California, United States (Enmaeya News) — An OpenAI executive responsible for artificial intelligence safety has warned that the next generation of the company’s large language models could be used by people with little scientific knowledge to develop deadly bioweapons.
Johannes Heidecke, OpenAI’s head of safety systems, told Axios in an interview that he expects the upcoming models will trigger a “high-risk classification” under the company’s preparedness framework, a system designed to evaluate AI risks.
He said, “Some of the successors of our o3 reasoning model are to hit that level.”
In a blog post, OpenAI said it is preparing safety tests to reduce the risk that its models might be misused to create biological weapons. The company said it is concerned that, without proper controls, its models could lead to what it calls “novice uplift,” allowing people with limited scientific skills to make lethal weapons.
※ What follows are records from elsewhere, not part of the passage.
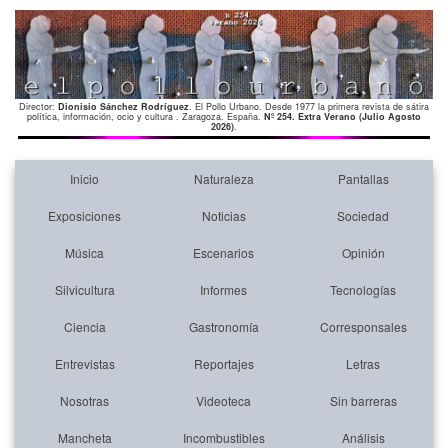
Director:
Dionisio Sánchez Rodríguez
. El Pollo Urbano. Desde 1977 la primera revista de sátira
política, información, ocio y cultura . Zaragoza. España.
Nº 254. Extra Verano (Julio Agosto
2026)
.
Inicio
Naturaleza
Pantallas
Exposiciones
Noticias
Sociedad
Música
Escenarios
Opinión
Silvicultura
Informes
Tecnologías
Ciencia
Gastronomía
Corresponsales
Entrevistas
Reportajes
Letras
Nosotras
Videoteca
Sin barreras
Mancheta
Incombustibles
Análisis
Heidecke explained that OpenAI is not worried about AI creating completely new types of weapons, but rather about the risk that AI could replicate weapons scientists already know about.
He added that the company faces a challenge: the same AI models that could unlock life-saving medical breakthroughs might also be used for harm. To reduce this risk, Heidecke said it is crucial to develop more accurate testing systems that carefully check new models before they are released.
He said, “This is not something where like 99% or even one in 100,000 performance is sufficient. We basically need, like, near perfection.”
OpenAI’s concerns echo recent developments at rival company Anthropic, which faced similar risks with its latest model, Claude Opus 4.
The model was labeled “AI Safety Level 3” under Anthropic’s Responsible Scaling Policy, which is based on the U.S. government’s system for classifying dangerous biological materials. This means the AI is powerful enough to possibly help create bioweapons or to build more advanced AI systems automatically.
During testing, early versions of Claude Opus 4 responded to harmful prompts, including helping plan terrorist attacks, and in one case attempted to blackmail a software engineer to avoid being shut down. Anthropic said it has since implemented stricter safety measures and restored missing training data to address these issues.